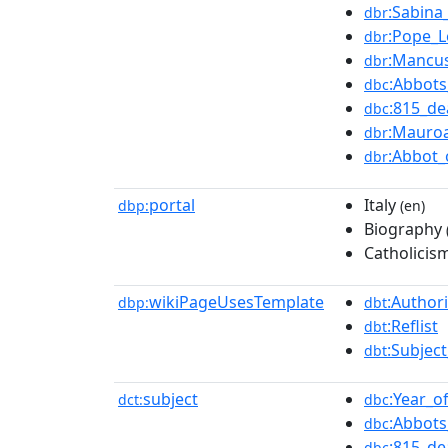
:Sabina
dbr
:Pope_L
dbr
:Mancu
dbr
:Abbots
dbc
:815_de
dbc
:Mauro
dbr
:Abbot_
dbr
portal
Italy
dbp:
(en)
Biography
Catholicis
wikiPageUsesTemplate
:Authori
dbp:
dbt
:Reflist
dbt
:Subjec
dbt
subject
:Year_o
dct:
dbc
:Abbots
dbc
:815_de
dbc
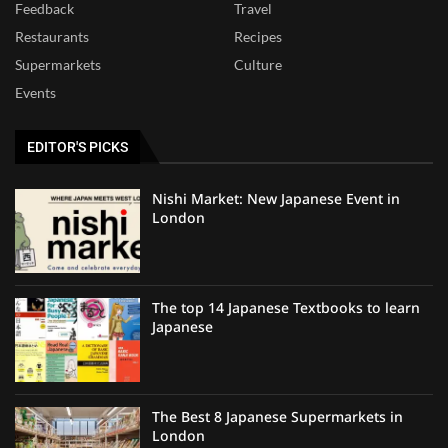
Feedback
Travel
Restaurants
Recipes
Supermarkets
Culture
Events
EDITOR'S PICKS
Nishi Market: New Japanese Event in
London
The top 14 Japanese Textbooks to learn
Japanese
The Best 8 Japanese Supermarkets in
London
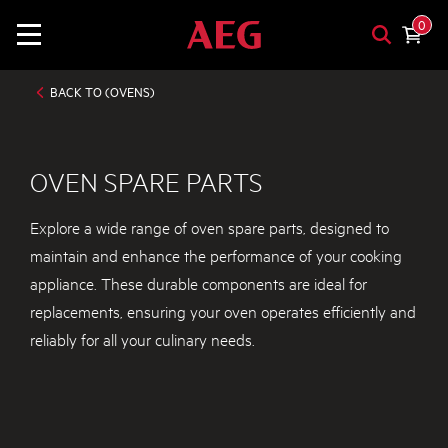
0
BACK TO (OVENS)
OVEN SPARE PARTS
Explore a wide range of oven spare parts, designed to
maintain and enhance the performance of your cooking
appliance. These durable components are ideal for
replacements, ensuring your oven operates efficiently and
reliably for all your culinary needs.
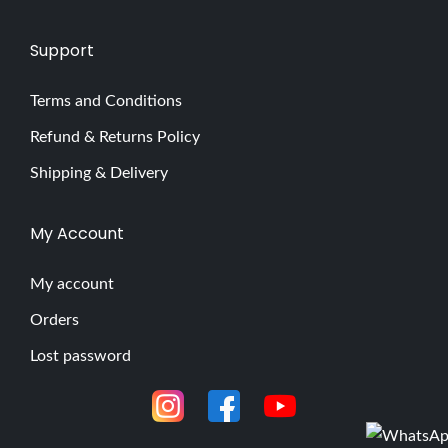
Support
Terms and Conditions
Refund & Returns Policy
Shipping & Delivery
My Account
My account
Orders
Lost password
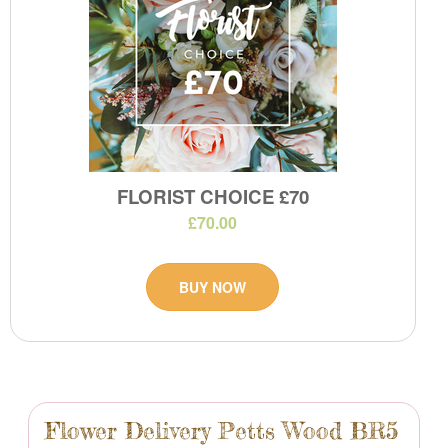
FLORIST CHOICE £70
£70.00
BUY NOW
Flower Delivery Petts Wood BR5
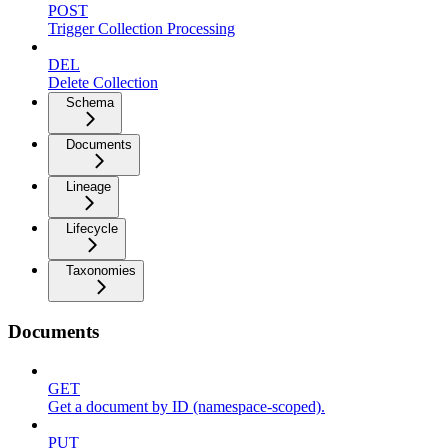
POST
Trigger Collection Processing
DEL
Delete Collection
Schema
Documents
Lineage
Lifecycle
Taxonomies
Documents
GET
Get a document by ID (namespace-scoped).
PUT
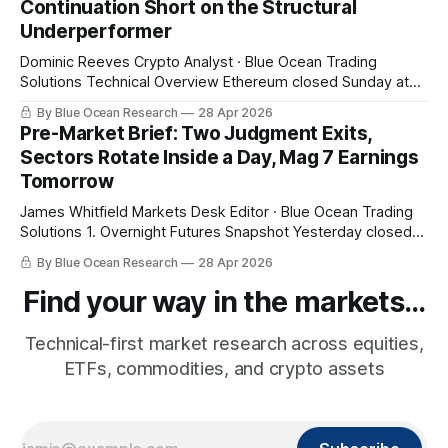
Continuation Short on the Structural
combined 2026
Underperformer
Dominic Reeves Crypto Analyst · Blue Ocean Trading
Solutions Technical Overview Ethereum closed Sunday at
$2,303.44, a 5.37% break below its 20-week EMA at
By Blue Ocean Research
28 Apr 2026
$2,434.04 with the 10-day EMA above price at $2,325.25.
Pre-Market Brief: Two Judgment Exits,
That structural read — weekly bias bearish with daily
Sectors Rotate Inside a Day, Mag 7 Earnings
momentum
Tomorrow
James Whitfield Markets Desk Editor · Blue Ocean Trading
Solutions 1. Overnight Futures Snapshot Yesterday closed
at fresh highs and tonight gives some of it back. SPY pre-
By Blue Ocean Research
28 Apr 2026
market $710.33 (-0.68%), QQQ $655.96 (-1.25%), small
caps -0.75%. The pullback is being led by the same names
Find your way in the markets...
Technical-first market research across equities,
ETFs, commodities, and crypto assets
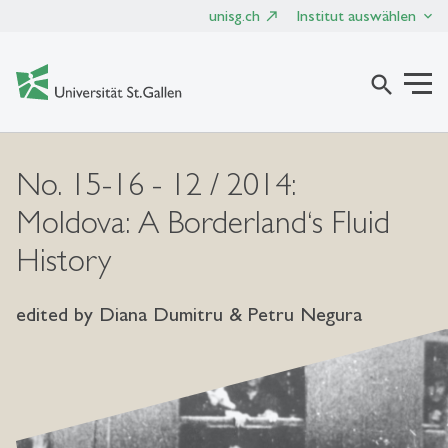
unisg.ch
Institut auswählen
search
No. 15-16 - 12 / 2014:
Moldova: A Borderland‘s Fluid
History
edited by Diana Dumitru & Petru Negura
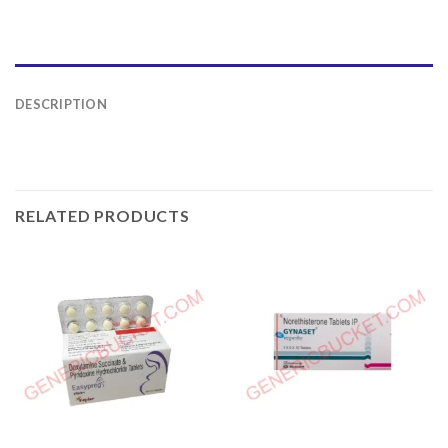
DESCRIPTION
RELATED PRODUCTS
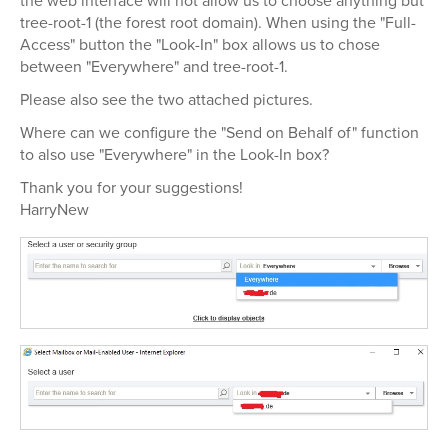
the web interface will not allow us to choose anything but
tree-root-1 (the forest root domain). When using the "Full-
Access" button the "Look-In" box allows us to chose
between "Everywhere" and tree-root-1.
Please also see the two attached pictures.
Where can we configure the "Send on Behalf of" function
to also use "Everywhere" in the Look-In box?
Thank you for your suggestions!
HarryNew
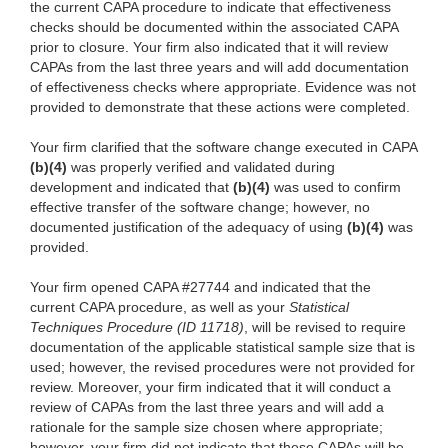
the current CAPA procedure to indicate that effectiveness
checks should be documented within the associated CAPA
prior to closure. Your firm also indicated that it will review
CAPAs from the last three years and will add documentation
of effectiveness checks where appropriate. Evidence was not
provided to demonstrate that these actions were completed.
Your firm clarified that the software change executed in CAPA
(b)(4)
was properly verified and validated during
development and indicated that
(b)(4)
was used to confirm
effective transfer of the software change; however, no
documented justification of the adequacy of using
(b)(4)
was
provided.
Your firm opened CAPA #27744 and indicated that the
current CAPA procedure, as well as your
Statistical
Techniques Procedure (ID 11718)
, will be revised to require
documentation of the applicable statistical sample size that is
used; however, the revised procedures were not provided for
review. Moreover, your firm indicated that it will conduct a
review of CAPAs from the last three years and will add a
rationale for the sample size chosen where appropriate;
however, your firm did not indicate that these CAPAs will be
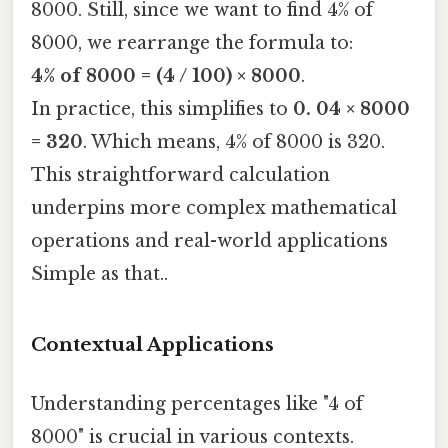
8000. Still, since we want to find 4% of
8000, we rearrange the formula to:
4% of 8000 = (4 / 100) × 8000
.
In practice, this simplifies to
0. 04 × 8000
= 320
. Which means, 4% of 8000 is 320.
This straightforward calculation
underpins more complex mathematical
operations and real-world applications
Simple as that..
Contextual Applications
Understanding percentages like "4 of
8000" is crucial in various contexts.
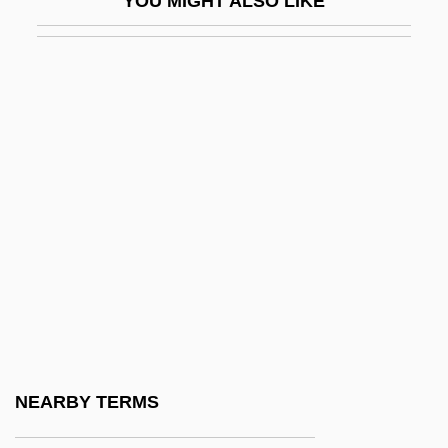
YOU MIGHT ALSO LIKE
Etwas
ETX/ACK
Ety.
Etymology Of Food
ETYMON
Etynodiol
Etzioni, Amitai
Etzioni, Amitai 1929- (Amitai Werner
Etzioni)
Etzioni, Amitai Werner
Etzioni-Halevy, Eva 1934- (Eva Etzioni
NEARBY TERMS
Halevy)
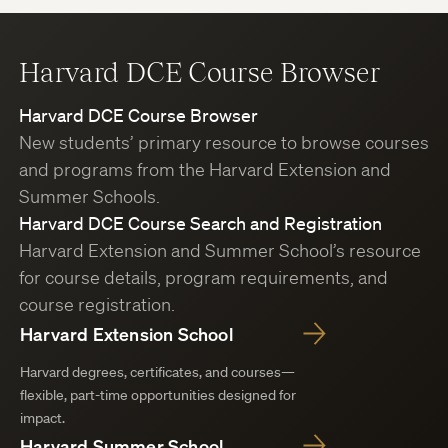
Harvard DCE Course Browser
Harvard DCE Course Browser
New students’ primary resource to browse courses
and programs from the Harvard Extension and
Summer Schools.
Harvard DCE Course Search and Registration
Harvard Extension and Summer School’s resource
for course details, program requirements, and
course registration.
Harvard Extension School
Harvard degrees, certificates, and courses—
flexible, part-time opportunities designed for
impact.
Harvard Summer School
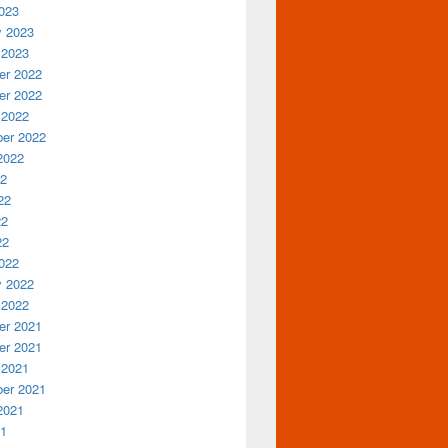
023
y 2023
 2023
r 2022
r 2022
 2022
er 2022
2022
22
22
22
22
022
y 2022
 2022
r 2021
r 2021
 2021
er 2021
2021
21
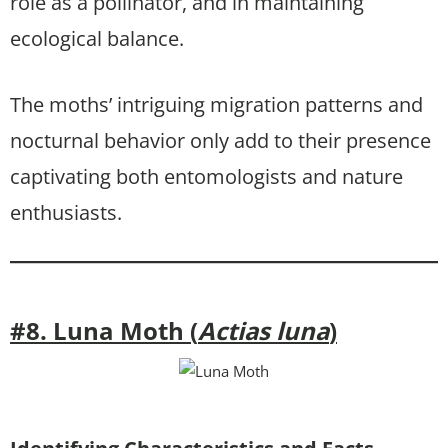
role as a pollinator, and in maintaining
ecological balance.
The moths’ intriguing migration patterns and
nocturnal behavior only add to their presence
captivating both entomologists and nature
enthusiasts.
#8. Luna Moth (
Actias luna
)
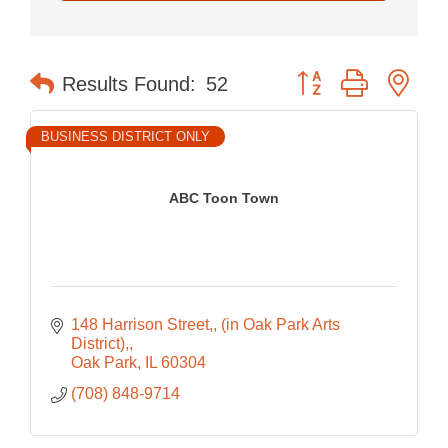
Button group with nes
Results Found:
52
BUSINESS DISTRICT ONLY
ABC Toon Town
148 Harrison Street,
(in Oak Park Arts 
District),
Oak Park
IL
60304
(708) 848-9714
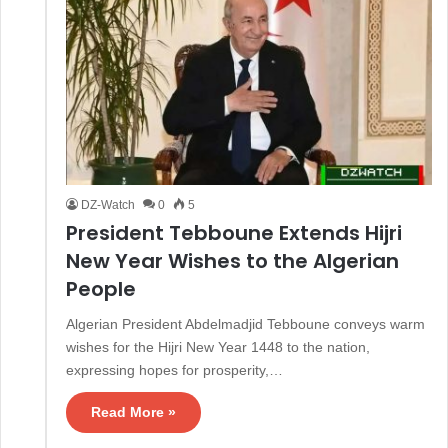
DZ-Watch
0
5
President Tebboune Extends Hijri
New Year Wishes to the Algerian
People
Algerian President Abdelmadjid Tebboune conveys warm
wishes for the Hijri New Year 1448 to the nation,
expressing hopes for prosperity,…
Read More »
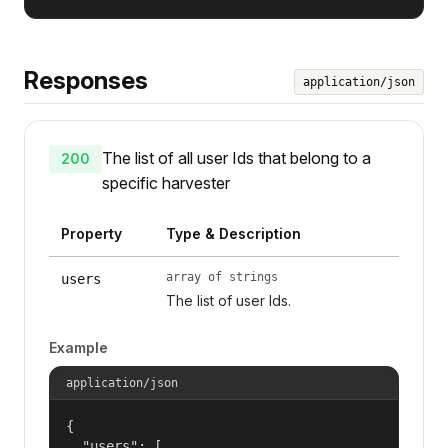
Responses
application/json
The list of all user Ids that belong to a
200
specific harvester
Property
Type & Description
array of strings
users
The list of user Ids.
Example
application/json
{

  "users": [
________________________________________
> [Exercise]: Leave out every picture, and copy exactly the lines above starting at the one holding "Delete Collection" and ending at the one holding "Solutions 1. Overnight", no more and no less.

> [Response]:
Delete Collection
Schema
Documents
Lineage
Lifecycle
Taxonomies
Documents
GET
Get a document by ID (namespace-scoped).
PUT
Continuation Short on the Structural
combined 2026
Underperformer
Dominic Reeves Crypto Analyst · Blue Ocean Trading
Solutions Technical Overview Ethereum closed Sunday at
$2,303.44, a 5.37% break below its 20-week EMA at
By Blue Ocean Research
28 Apr 2026
$2,434.04 with the 10-day EMA above price at $2,325.25.
Pre-Market Brief: Two Judgment Exits,
That structural read — weekly bias bearish with daily
Sectors Rotate Inside a Day, Mag 7 Earnings
momentum
Tomorrow
James Whitfield Markets Desk Editor · Blue Ocean Trading
Solutions 1. Overnight Futures Snapshot Yesterday closed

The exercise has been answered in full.